─── INFORMATION GIVEN ───

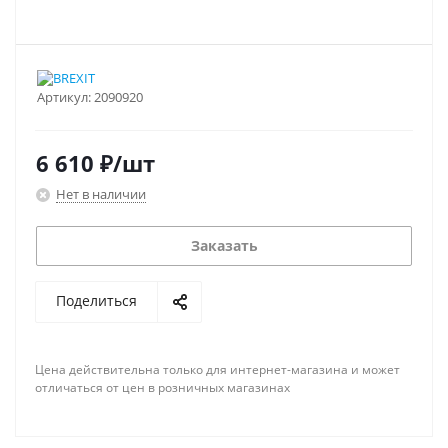
Артикул:
2090920
6 610
₽
/шт
Нет в наличии
Заказать
Поделиться
Цена действительна только для интернет-магазина и может
отличаться от цен в розничных магазинах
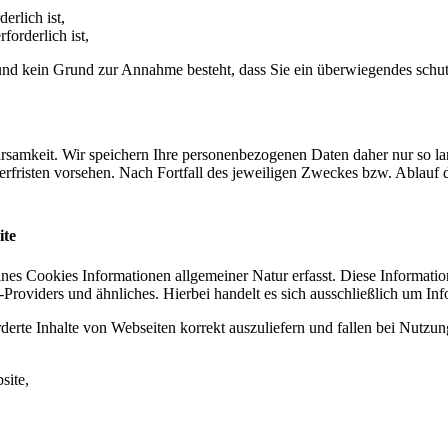
erlich ist,
forderlich ist,
t und kein Grund zur Annahme besteht, dass Sie ein überwiegendes schu
samkeit. Wir speichern Ihre personenbezogenen Daten daher nur so lan
herfristen vorsehen. Nach Fortfall des jeweiligen Zweckes bzw. Ablauf
ite
ines Cookies Informationen allgemeiner Natur erfasst. Diese Informatio
roviders und ähnliches. Hierbei handelt es sich ausschließlich um Inf
erte Inhalte von Webseiten korrekt auszuliefern und fallen bei Nutzu
site,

───

» **ABOUT THIS TASK**
The records above must be repeated exactly, minus their pictures.

» **RESPONSE**
Артикул:
2090920
6 610
₽
/шт
Нет в наличии
Заказать
Поделиться
Цена действительна только для интернет-магазина и может
отличаться от цен в розничных магазинах
erlich ist,
forderlich ist,
t und kein Grund zur Annahme besteht, dass Sie ein überwiegendes schu
samkeit. Wir speichern Ihre personenbezogenen Daten daher nur so lan
herfristen vorsehen. Nach Fortfall des jeweiligen Zweckes bzw. Ablauf
ite
ines Cookies Informationen allgemeiner Natur erfasst. Diese Informatio
roviders und ähnliches. Hierbei handelt es sich ausschließlich um Inf
erte Inhalte von Webseiten korrekt auszuliefern und fallen bei Nutzu
site,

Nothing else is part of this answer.